The file pattern is countries_*.

Country Population Bands Bands per 100k # Total # Male % Male # Female % Female # Unknown % Unknown TOP genre
Norway 5.378.857 1702 31,64 5782 5523 95,52 240 4,15 19 0,33 Black Metal
Denmark 5.771.876 999 17,31 3623 3545 97,85 77 2,13 1 0,03 Death Metal

All genres

List all known genres and the count for each one per country.

The file pattern is genres_all_*.

Genre Total Norway Denmark
Black 1135 862 271
Death 732 381 351
Thrash 441 249 192
Heavy 316 147 169
Doom/Stoner/Sludge 298 178 120

All core genres

Core does not mean what you might think in this context.
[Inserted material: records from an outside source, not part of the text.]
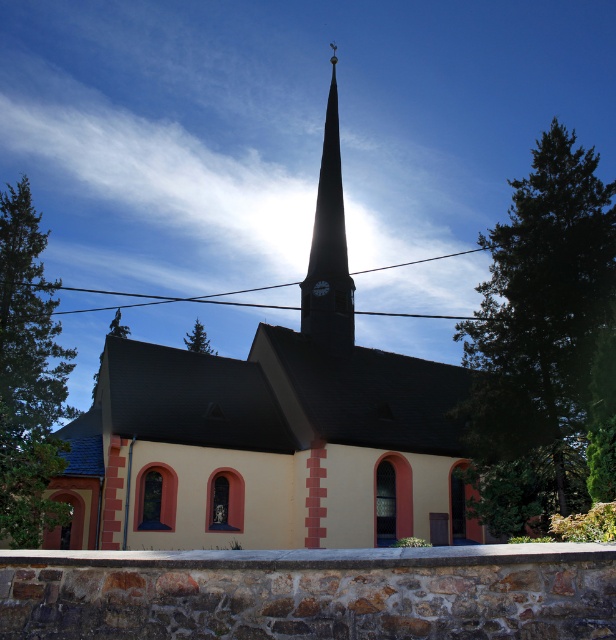 Question: Is smooth gray spire at center to the left of black glass clock at upper center from the viewer's perspective?

Choices:
 (A) yes
 (B) no

Answer: (B)

Question: Which of the following is the farthest from the observer?

Choices:
 (A) yellow matte church at center
 (B) black glass clock at upper center
 (C) smooth gray spire at center

Answer: (B)

Question: Which point is farther from the camera taking this photo?

Choices:
 (A) (298, 461)
 (B) (339, 333)
 (C) (318, 291)

Answer: (C)

Question: Does yellow matte church at center lie behind black glass clock at upper center?

Choices:
 (A) yes
 (B) no

Answer: (B)

Question: Which point is farther to the camera?

Choices:
 (A) smooth gray spire at center
 (B) black glass clock at upper center

Answer: (B)

Question: Does yellow matte church at center appear under smooth gray spire at center?

Choices:
 (A) yes
 (B) no

Answer: (A) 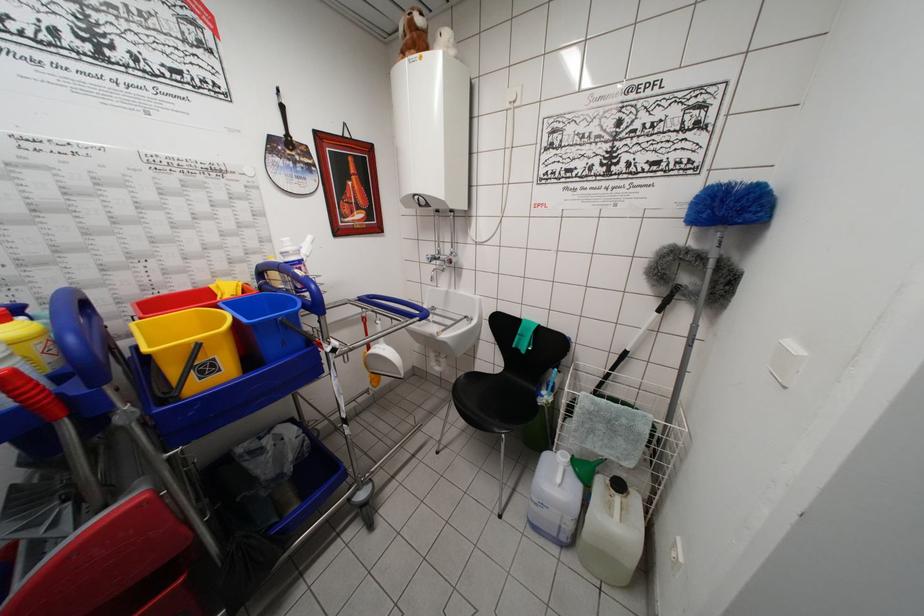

It's merely the most common genre names as M-A defines them.

The CSV contains the core genres and the count for each one per country.

The file pattern is genres_core_*.

It looks similar to the all genres table.

Releases per year

This CSV groups releases on a per year basis. Most recent year at the top. The releases per year are grouped descending on their rating. Release entries in the database store the average rating of e.g. a full length album or demo. The other metric is the number of reviews. I arbitrarily tried cut-off values to filter releases:

  • RELEASE_REVIEW_COUNT_MIN: The minimum amount of reviews a release needs to be considered for the export (default 3).
  • RELEASE_AVERAGE_MIN: The minimum average score a release needs (default 80).
  • RELEASE_TYPES_REVIEW: By default we consider Albums (F), EPs (E) and Demos (D). Other valid types can be found in RELEASE_TYPES(see choices.py).

If you don't like the standard settings from settings.py, try to change the properties to something that works for you. The file pattern is releases_per_year_*. Note that a JSON file of the release data is also exported.

Bands formed per year

Files named bands_formed_* give an overview of how many bands were formed over the years. The time frame is decided by the oldest and newest bands. Years with no bands within the time span will be added with zero as count. Columns are sorted left to right by total amount of bands formed.

HTML reports

An HTML file with all and per year releases is generated inside the reports folder. The reports can be influences with settings.py as described above.

HTML Preview

Usage and output example

Two switches are available to analyze data, print to the command line, and export .graphml networks:

  • -y ALL: Analyze the entire database.
  • -y NN: Analyze only the given country.
  • -y NN1,NN2,RR1: Analyze all given countries and/or regions.

The country analysis for all Norwegian band might look similar to this:

Norway
  Population: 5,378,857
  Bands: 1706
  Bands per 100k people: 31.72%
  Gender distribution (5779 artists from 45 countries)
    Male: 5520 (95.52%)
    Female: 240 (4.15%)
    Unknown/other: 19 (0.33%)
  TOP 5 Genres;
    Black: 865 (50.70%)
    Death: 381 (22.33%)
    Thrash: 249 (14.60%)
    Doom/Stoner/Sludge: 178 (10.43%)
    Progressive: 165 (9.67%)

By default all bands (including unconnected ones) are exported. Band members which played only live are considered to be part of a band. These options are available in settings.py:

  • IS_LIVE_MEMBER_IN_BAND: Used to decide if a live band member is considered to make connections between bands or not.
  • FILTER_UNCONNECTED: Any band which is not connected to any other bands will be filtered.

Using exported .graphml files

The Gephi intro page explains how to use the generated .graphml files.